[DATA EXCERPTS Boundary: Start]

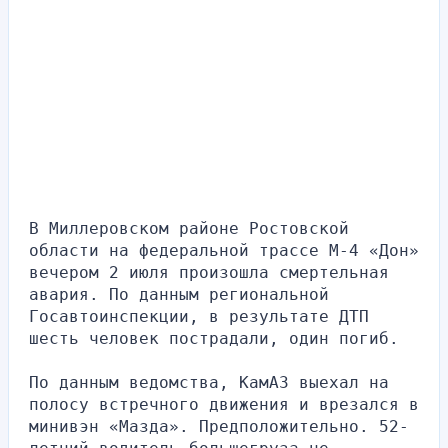
В Миллеровском районе Ростовской 
области на федеральной трассе М-4 «Дон» 
вечером 2 июля произошла смертельная 
авария. По данным региональной 
Госавтоинспекции, в результате ДТП 
шесть человек пострадали, один погиб.
По данным ведомства, КамАЗ выехал на 
полосу встречного движения и врезался в 
минивэн «Мазда». Предположительно. 52-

[DATA EXCERPTS Boundary: End]

WHAT IS EXPECTED
Please set down the lines above word for word and leave out the pictures.

SOLUTION TO THE EXERCISE
В Миллеровском районе Ростовской 
области на федеральной трассе М-4 «Дон» 
вечером 2 июля произошла смертельная 
авария. По данным региональной 
Госавтоинспекции, в результате ДТП 
шесть человек пострадали, один погиб.
По данным ведомства, КамАЗ выехал на 
полосу встречного движения и врезался в 
минивэн «Мазда». Предположительно. 52-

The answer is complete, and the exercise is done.